4. Une responsabilité incombant au pilotage des régimes obligatoires de base
Au sein des administrations de sécurité sociale, la responsabilité du creusement du solde structurel incombe en quasi-totalité au pilotage des régimes obligatoires de base de la sécurité sociale . En effet, par construction, le fonds de réserve des retraites et la Cades sont en excédent structurel. L'amortissement de la dette sociale se produit lorsque les recettes de ces deux structures dépassent les charges financières.

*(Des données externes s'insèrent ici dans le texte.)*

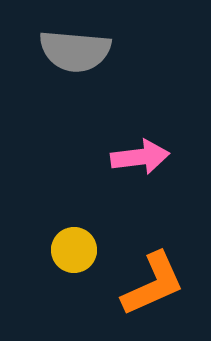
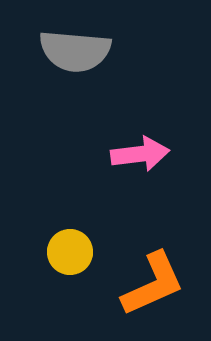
pink arrow: moved 3 px up
yellow circle: moved 4 px left, 2 px down
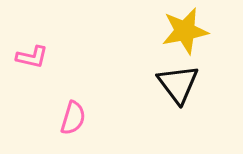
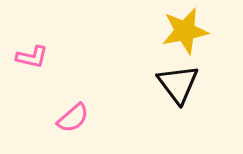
pink semicircle: rotated 32 degrees clockwise
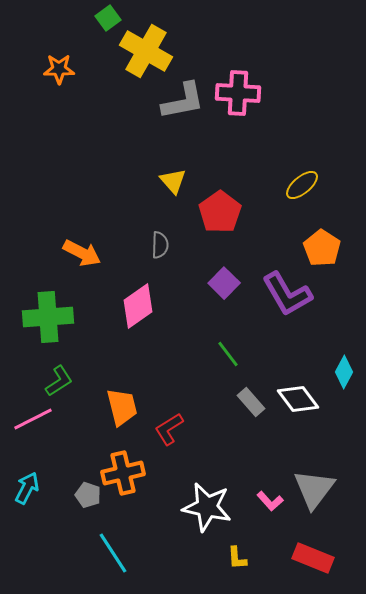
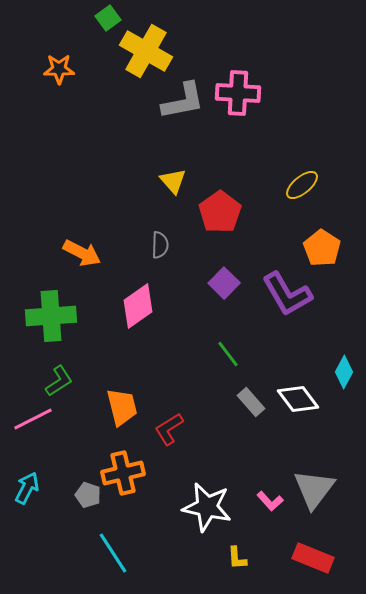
green cross: moved 3 px right, 1 px up
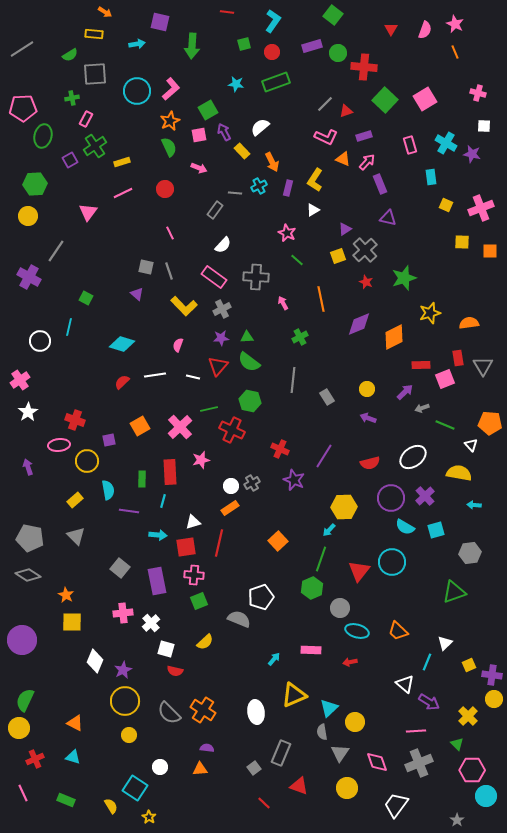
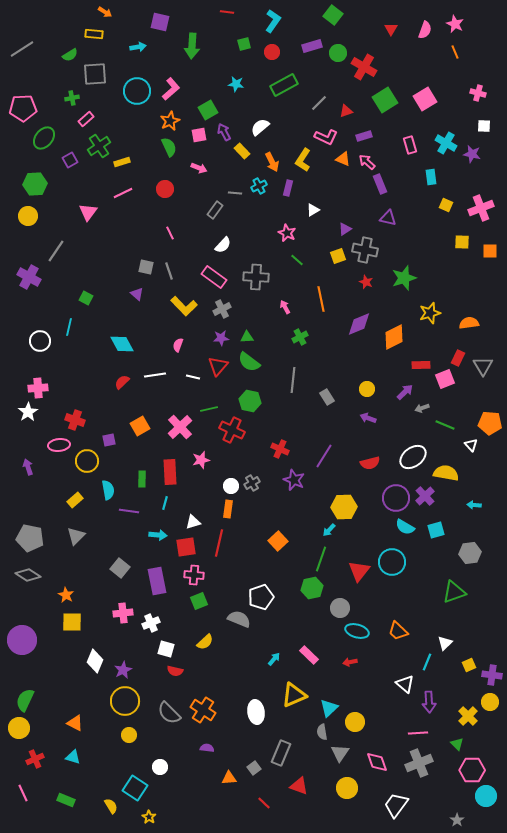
cyan arrow at (137, 44): moved 1 px right, 3 px down
red cross at (364, 67): rotated 25 degrees clockwise
green rectangle at (276, 82): moved 8 px right, 3 px down; rotated 8 degrees counterclockwise
green square at (385, 100): rotated 15 degrees clockwise
gray line at (325, 104): moved 6 px left, 1 px up
pink rectangle at (86, 119): rotated 21 degrees clockwise
green ellipse at (43, 136): moved 1 px right, 2 px down; rotated 25 degrees clockwise
green cross at (95, 146): moved 4 px right
pink arrow at (367, 162): rotated 90 degrees counterclockwise
yellow L-shape at (315, 180): moved 12 px left, 20 px up
gray cross at (365, 250): rotated 35 degrees counterclockwise
pink arrow at (283, 303): moved 2 px right, 4 px down
cyan diamond at (122, 344): rotated 45 degrees clockwise
red rectangle at (458, 358): rotated 35 degrees clockwise
pink cross at (20, 380): moved 18 px right, 8 px down; rotated 30 degrees clockwise
yellow semicircle at (459, 473): moved 13 px left
purple circle at (391, 498): moved 5 px right
cyan line at (163, 501): moved 2 px right, 2 px down
orange rectangle at (230, 508): moved 2 px left, 1 px down; rotated 48 degrees counterclockwise
gray triangle at (76, 536): rotated 30 degrees clockwise
green hexagon at (312, 588): rotated 10 degrees clockwise
white cross at (151, 623): rotated 18 degrees clockwise
pink rectangle at (311, 650): moved 2 px left, 5 px down; rotated 42 degrees clockwise
yellow circle at (494, 699): moved 4 px left, 3 px down
purple arrow at (429, 702): rotated 55 degrees clockwise
pink line at (416, 731): moved 2 px right, 2 px down
orange triangle at (200, 769): moved 29 px right, 9 px down
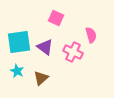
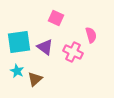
brown triangle: moved 6 px left, 1 px down
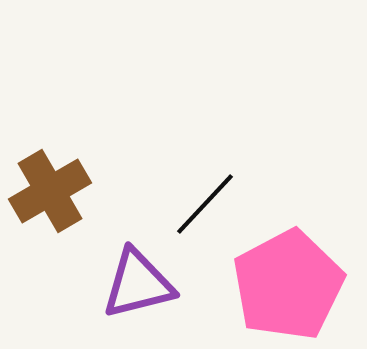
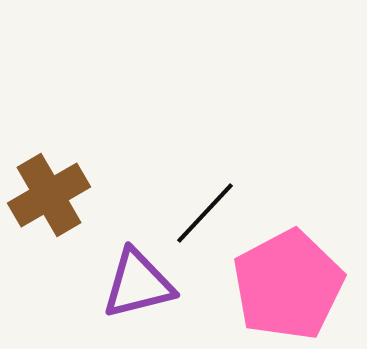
brown cross: moved 1 px left, 4 px down
black line: moved 9 px down
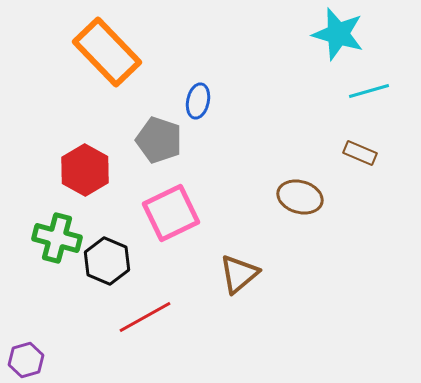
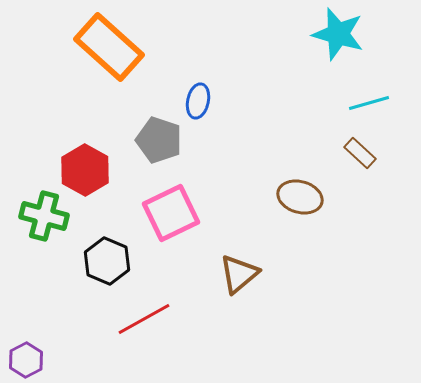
orange rectangle: moved 2 px right, 5 px up; rotated 4 degrees counterclockwise
cyan line: moved 12 px down
brown rectangle: rotated 20 degrees clockwise
green cross: moved 13 px left, 22 px up
red line: moved 1 px left, 2 px down
purple hexagon: rotated 12 degrees counterclockwise
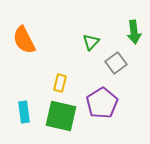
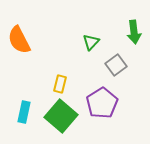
orange semicircle: moved 5 px left
gray square: moved 2 px down
yellow rectangle: moved 1 px down
cyan rectangle: rotated 20 degrees clockwise
green square: rotated 28 degrees clockwise
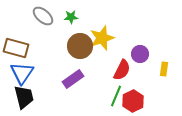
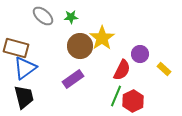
yellow star: rotated 15 degrees counterclockwise
yellow rectangle: rotated 56 degrees counterclockwise
blue triangle: moved 3 px right, 5 px up; rotated 20 degrees clockwise
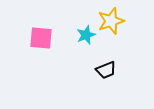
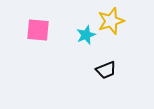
pink square: moved 3 px left, 8 px up
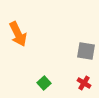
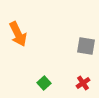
gray square: moved 5 px up
red cross: moved 1 px left; rotated 24 degrees clockwise
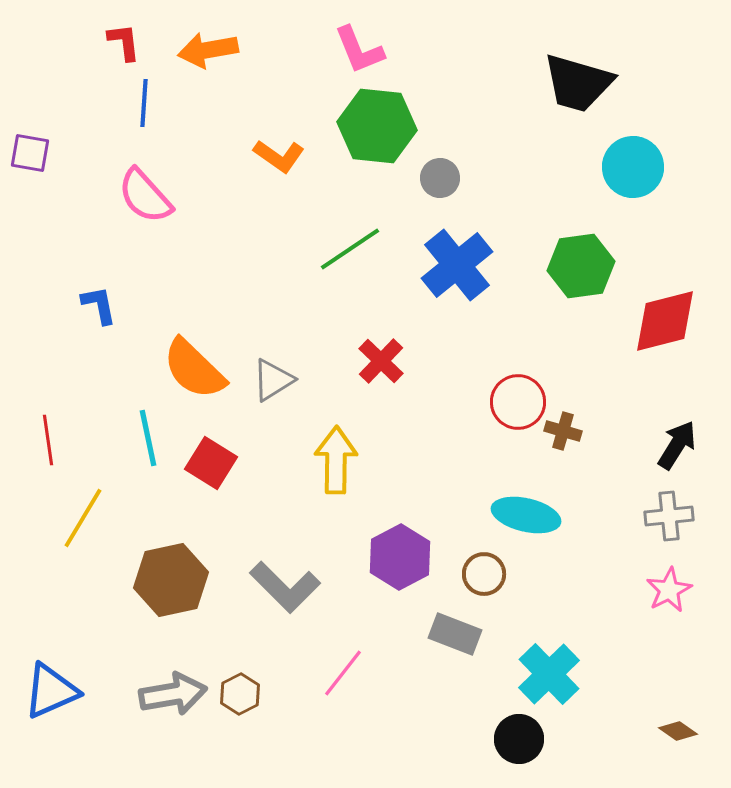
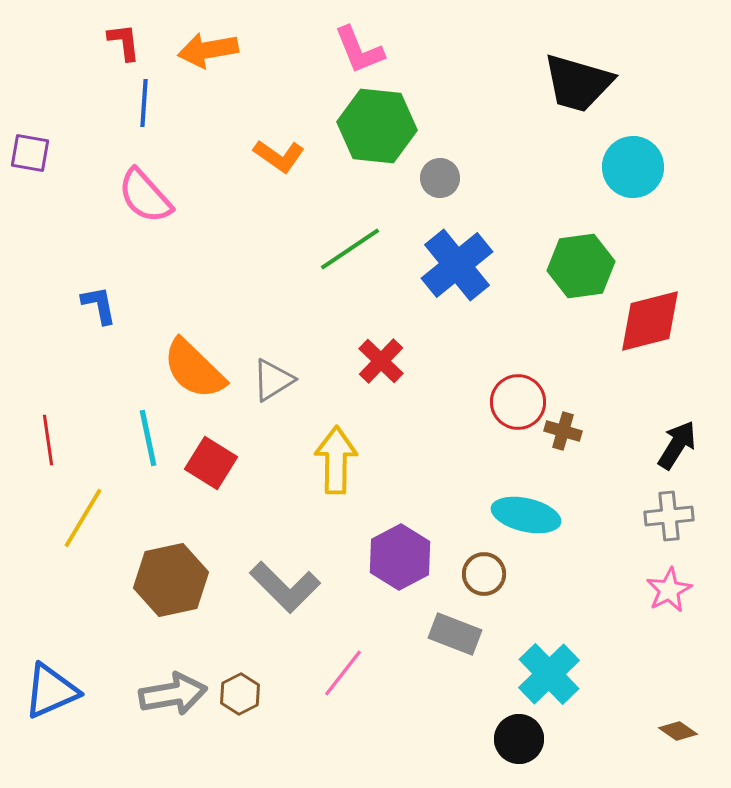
red diamond at (665, 321): moved 15 px left
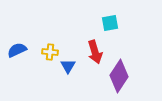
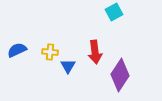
cyan square: moved 4 px right, 11 px up; rotated 18 degrees counterclockwise
red arrow: rotated 10 degrees clockwise
purple diamond: moved 1 px right, 1 px up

L'Unedic peut être conjoncturellement déséquilibrée, dans des proportions importantes, mais le mode de gestion des partenaires sociaux (équilibre tendanciel cotisations-prestations) tend vers l'équilibre structurel. Restent les régimes complémentaires de retraite qui peuvent, eux aussi, être structurellement déséquilibrés.
Paradoxalement, ce sont donc les régimes qui font l'objet d'un pilotage particulièrement serré, à travers les lois de financement de la sécurité sociale, qui se trouvent en situation de déficit structurel. La responsabilité de cette situation est donc d'abord politique.